Disclaimer: Please, if I owned Ranma ½, would I be posting this on the internet?
Ranma the Homicidal Maniac
Chapter 1: He's the one they call Dr. Feelgood!
Welcome back! When we last left our intrepid heroes, they were in shock over the death of one of their own, Akane Tendo. Let's watch, shall we?
***
Nabiki sprang up with fire in her eyes, and shouted, "What is wrong with you people?!"
Now, I'm sure you couldn't ignore something like this, and so, neither could Genma and Soun.
"W-what? Is something wrong, Nabiki?" Soun started, but was quickly reduced to a wreck, because he was yelled at.
'ARGH! No, calm down. Must. Remain. CALM!' Nabiki told herself. "Now, let's review the facts, shall we? One," she held up a finger at this, "Akane is dead. Two, the weapons that killed her were found, still in her body."
"Yes, yes, where are you going with this?" Genma asked.
"Shut up! I'm still talking!"
Genma cringed back at this, and a mumbled "Yes ma'am" could be heard.

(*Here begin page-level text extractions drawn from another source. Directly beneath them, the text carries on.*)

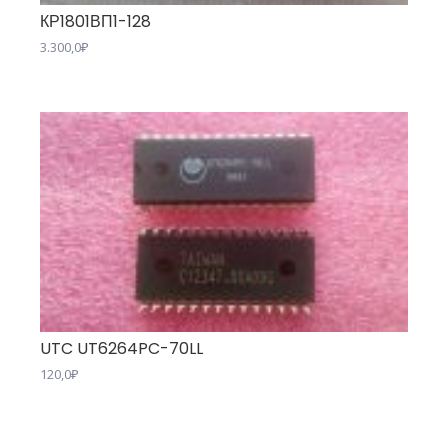
КР1801ВП1-128
3.300,0
₽
UTC UT6264PC-70LL
120,0
₽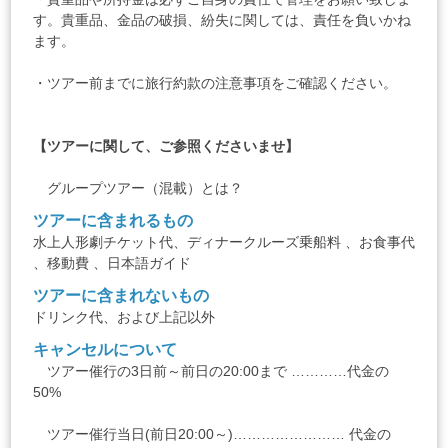
す。貴重品、金品の破損、紛失に関しては、責任を負いかね
ます。
・ツアー前までに
旅行約款
の注意事項をご確認ください。
【ツアーに関して、ご参照くださいませ】
グループツアー（混載）とは？
ツアーに含まれるもの
水上人形劇チケット代、ディナークルーズ乗船料 、お食事代
、移動費 、日本語ガイド
ツアーに含まれないもの
ドリンク代、および上記以外
キャンセルについて
ツアー催行の3日前～前日の20:00まで …………代金の
50%
ツアー催行当日(前日20:00～)…………………… 代金の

"Now where was I, oh yeah. Three! Said weapons found in said body of said Akane, consisted of a bonbori, a sharpened spatula, and a ribbon! Now, who do we know who uses those weapons?"
"Mousse?"
"No."
"Ryoga?"
Ryoga cried louder at this.
"No!"
"That demented Kuno boy?"
"NO!"
"Dr. Tofu?"
"NO! ARGH!"
Now, it would be kind of me to censor the upcoming scene, because it's too gruesome, but I won't!
Nabiki jumped at Genma, screaming in rage, and frothing at the mouth. She picked up the table, and smashed it over his head, with a nice, resounding crash. But it didn't stop there, oh no, not by a long shot. There was a sickening snap as she did a quick roundhouse to his right arm, a loud pop as she forcibly readjusted his left leg, and a nice, satisfying crunch, as she grabbed his hand and squeezed.
"ouchies."
***
A few hours later…
"Well, Mr. Saotome, the good news is, you'll be back up in no time, the bad news is, she might do this again." Dr. Tofu said.
Now, Kasumi came in, because I'm not about to give up such a PERFECT gag.
"K-Kasumi! Why, what a coincidence to meet you here, of all places!"
"Silly doctor, I live here!" Crack! "Oh my, what was that?"
Now I'm sure you've seen this done before, so you all know.
"W-what was what?" stammered poor Tofu.
"Oh, nothing! I must be hearing things."
Poor Genma.
***
"Ahem, now that I'm calm again, I'll tell you who killed Akane." Nabiki announced.
Soun and Genma were now on the edges of their seats, waiting to hear the answer.
"The culprits were Shampoo, Ukyo, and Kodachi!"
"W-wow! How d-did you guess?!" Genma exclaimed.
"Elementary, my dear p-panda! Their weapons gave them away!"
"Am-mazing! I never would have guessed!" Soun said, with his teeth chattering… "Brr! Kasumi, could you turn up the heat?"
"But father, it's July! We don't pay our heating bill in the summer! I can't."
Only Genma knew why it got so cold, so quickly, and quite frankly, it scared him.
Ranma was awake.
*********
Author's notes: WHOO! How's that for a cliffhanger! …Not much, is it? Yeah, it's pretty lame, isn't it? Oh well!
Well, this isn't my first fic, but it's the first fic that I've ever posted! A few notices, by the way. No, I don't hate Genma OR Soun. No, I don't think Kasumi is THAT clueless, hence the Prozac in the prologue. Yes, the fiancée's will die. No, I don't REALLY hate any of them other than Ukyo. Yes, I like Akane. And no, I'm not on crack.
Prologue note: Tatsumaki Senpuu Kyaku roughly means "Tornado Spinning Kick" and it's that flying spinning kick Ryu and Ken from Street Fighter 2 use. Yes, I know it's a bit redundant. Senpuu is pronounced sempuu, by the way.